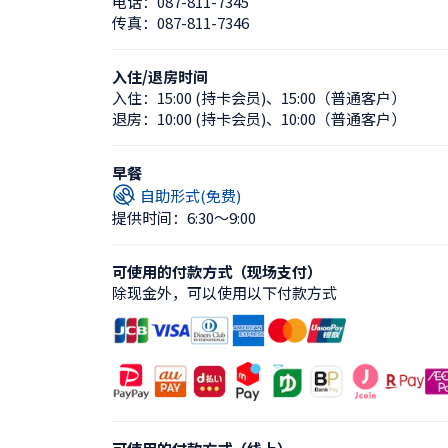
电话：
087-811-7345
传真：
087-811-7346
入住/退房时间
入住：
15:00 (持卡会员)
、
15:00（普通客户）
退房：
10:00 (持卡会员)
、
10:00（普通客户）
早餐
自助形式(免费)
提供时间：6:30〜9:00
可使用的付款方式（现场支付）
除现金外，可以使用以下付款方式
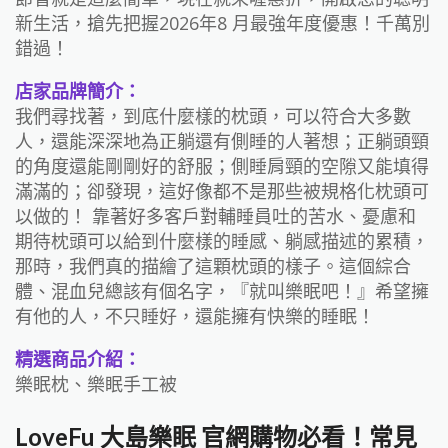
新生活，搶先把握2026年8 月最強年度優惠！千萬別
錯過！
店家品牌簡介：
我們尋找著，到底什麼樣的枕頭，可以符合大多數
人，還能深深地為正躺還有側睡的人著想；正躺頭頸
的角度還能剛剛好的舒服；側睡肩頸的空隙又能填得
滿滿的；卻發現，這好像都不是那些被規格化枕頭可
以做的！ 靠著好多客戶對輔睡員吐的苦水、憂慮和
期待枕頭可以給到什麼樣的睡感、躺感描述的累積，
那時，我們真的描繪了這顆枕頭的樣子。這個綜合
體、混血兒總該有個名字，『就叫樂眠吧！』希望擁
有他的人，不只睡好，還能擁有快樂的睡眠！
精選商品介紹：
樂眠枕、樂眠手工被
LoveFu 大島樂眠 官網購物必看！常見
==================================================
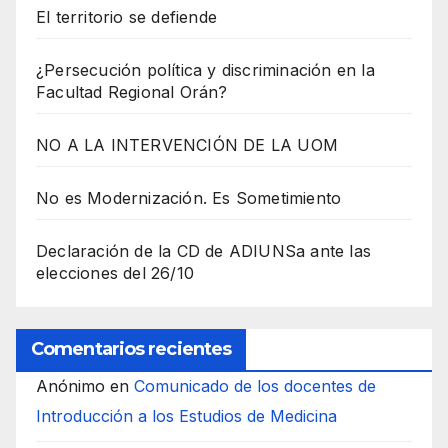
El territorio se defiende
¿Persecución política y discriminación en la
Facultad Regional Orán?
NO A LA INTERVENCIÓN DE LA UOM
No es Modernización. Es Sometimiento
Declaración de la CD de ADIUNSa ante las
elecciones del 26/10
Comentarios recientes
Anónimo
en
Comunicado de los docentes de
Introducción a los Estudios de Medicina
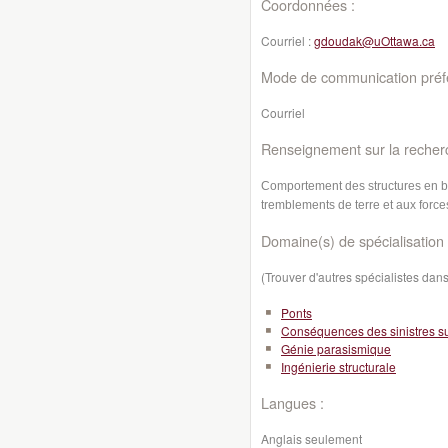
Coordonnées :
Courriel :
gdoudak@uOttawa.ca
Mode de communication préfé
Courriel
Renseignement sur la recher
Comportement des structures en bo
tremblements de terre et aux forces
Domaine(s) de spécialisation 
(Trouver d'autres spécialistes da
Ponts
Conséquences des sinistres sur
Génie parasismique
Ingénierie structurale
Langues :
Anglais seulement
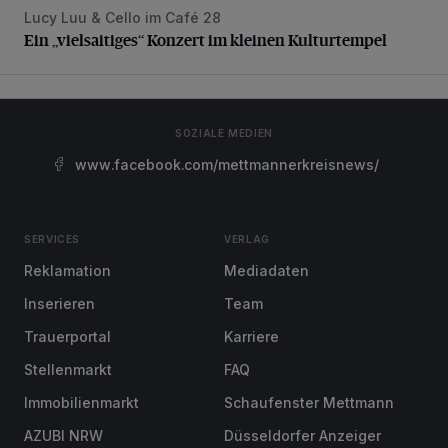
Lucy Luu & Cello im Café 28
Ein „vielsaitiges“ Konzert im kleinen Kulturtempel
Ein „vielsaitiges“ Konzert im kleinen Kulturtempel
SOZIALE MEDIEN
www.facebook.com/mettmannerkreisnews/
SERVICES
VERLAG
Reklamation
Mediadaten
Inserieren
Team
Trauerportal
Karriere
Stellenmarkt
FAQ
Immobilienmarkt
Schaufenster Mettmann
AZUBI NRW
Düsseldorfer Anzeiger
==================================================
[Brief] Everything from the line with "Stellenmarkt" through the line with "Düsseldorfer Anzeiger" should be written out exactly as it appears above, end lines included, and nothing outside that range.

[Reply to the task]
Stellenmarkt
FAQ
Immobilienmarkt
Schaufenster Mettmann
AZUBI NRW
Düsseldorfer Anzeiger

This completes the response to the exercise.